§ **WORK REQUEST**
Pull out every line from the line containing "Una mescla única" through the end of the material, both ends included, and reproduce it exactly. Keep pictures out.
▶
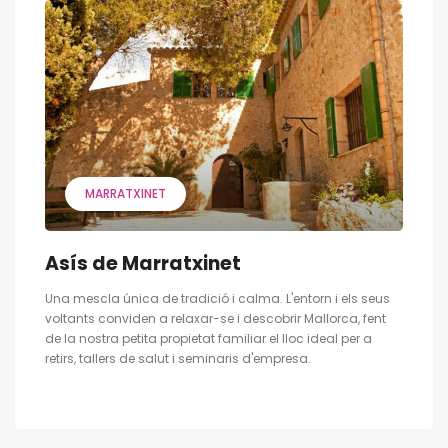
MARRATXINET
Asís de Marratxinet
Una mescla única de tradició i calma. L'entorn i els seus
voltants conviden a relaxar-se i descobrir Mallorca, fent
de la nostra petita propietat familiar el lloc ideal per a
retirs, tallers de salut i seminaris d'empresa.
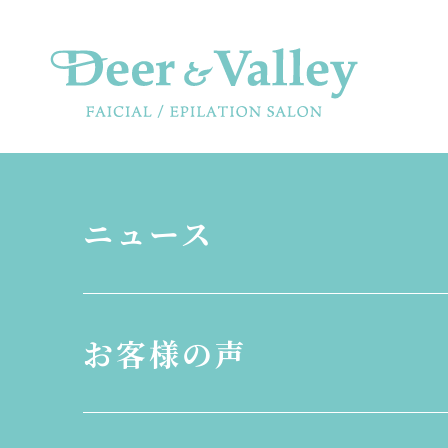
ニュース
お客様の声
◀
§ **TASK SOLUTION**
Una mescla única de tradició i calma. L'entorn i els seus
voltants conviden a relaxar-se i descobrir Mallorca, fent
de la nostra petita propietat familiar el lloc ideal per a
retirs, tallers de salut i seminaris d'empresa.
ニュース
お客様の声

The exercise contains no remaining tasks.